3.5.1. Analysis of top-frequent terms
We evaluated top frequent terms from different super-category combinations, where merge analysis matches our distance threshold approach (sub-categories at are merged based on Hausdorff distance). We look for frequent terms and interpret relevance of terms using our coding standards and then we evaluate merge super-category combinations. If we find frequent terms (minimum 2) relevant to super-category and their appearance is logical with ontology entities or title of the sub-categories then we consider that is a correct combination.

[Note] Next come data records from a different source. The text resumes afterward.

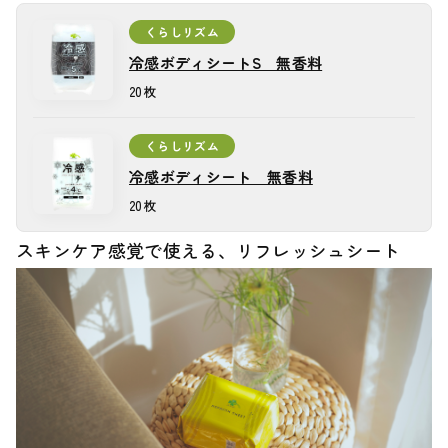
くらしリズム
冷感ボディシートS 無香料
冷感ボディシートS 無香料
20枚
くらしリズム
冷感ボディシート 無香料
冷感ボディシート 無香料
20枚
スキンケア感覚で使える、リフレッシュシート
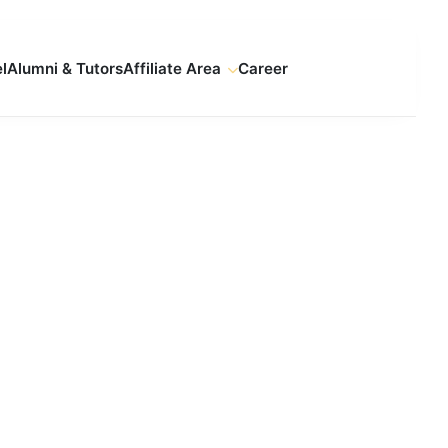
l
Alumni & Tutors
Affiliate Area
Career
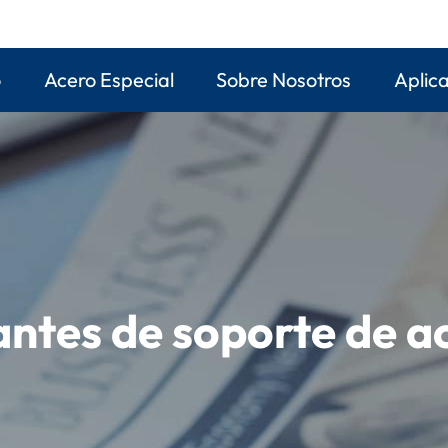
o
Acero Especial
Sobre Nosotros
Aplic
ntes de soporte de a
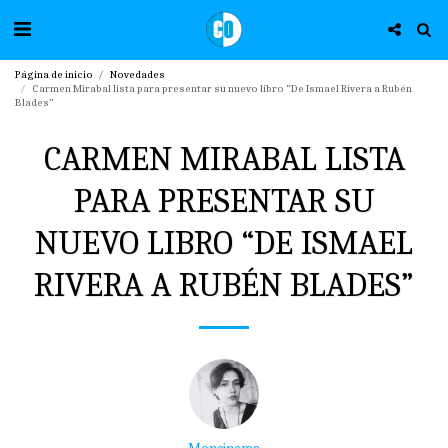
Página de inicio
Novedades
Carmen Mirabal lista para presentar su nuevo libro “De Ismael Rivera a Rubén
Blades”
CARMEN MIRABAL LISTA
PARA PRESENTAR SU
NUEVO LIBRO “DE ISMAEL
RIVERA A RUBÉN BLADES”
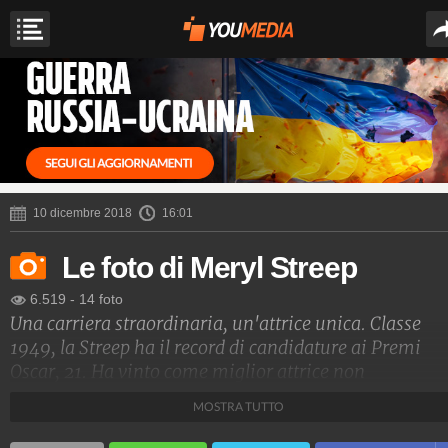
10 dicembre 2018
16:01
Le foto di Meryl Streep
6.519
-
14 foto
Una carriera straordinaria, un'attrice unica. Classe
1949, la Streep ha il record di candidature ai Premi
Oscar, 21. Ha vinto come miglior attrice non
protagonista per "Kramer contro Kramer" nel 1979,
MOSTRA TUTTO
migliore attrice protagonista per "La scelta di Sophie"
nel 1982 e per "The Iron Lady" nel 2012.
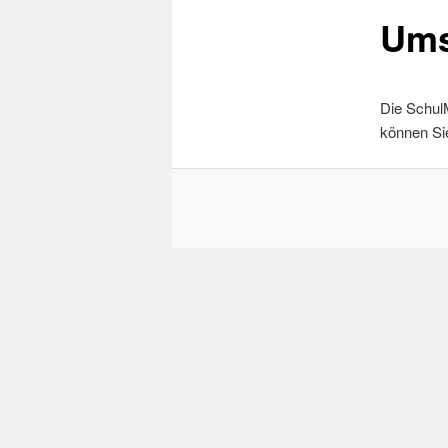
Ums
Die Schul
können Si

3.5.2. Evaluate sample number of cases
We manually evaluated 20 (randomly chosen) cases from the merged sub-categories, which are merged based on our algorithm. Our evaluation is binary (YES/NO), based on relevance of the cases as it relates to the title of merged combinations. We find relevance using our coding standards and documentation that provides details about clinical terms, systems, and corresponding definitions. From these cases, we look for the contents and ontology terms that provide information about that case. While manually evaluating these cases we also look at the overlap of top most frequent terms. Evaluators use this document to find the relevancy between frequent terms and clinical case contents. We evaluated total 10 super-category combinations with 20 sample cases for each combination. Our analysis shows that our relevance score for these results was more than 80%. When we looked at the false positive cases, we observed that we have cases where contents of different sub-categories have some overlap of terms from different sub-categories, which is not surprising as this is the nature of clinical data. For example, case with diagnosis of renal failure also discuss history of diabetic in the discussion. In this example, terms related to history super-category also appears in discussion super-category.
3.5.3. Distances within full sub-categories
To evaluate our clustering approach, we also compute distances directly between 10 sample sub-categories before we classify them into clusters. Our analysis shows that direct distance within super-category is not as effective for finding semantics behind clinical cases, as these results shows many of the dissimilar cases; more than 60% of Hausdorff distances within sub-categories are above 30, which ultimately not useful to merge similar sub-categories.
Our evaluation analysis and results are discussed Section 4.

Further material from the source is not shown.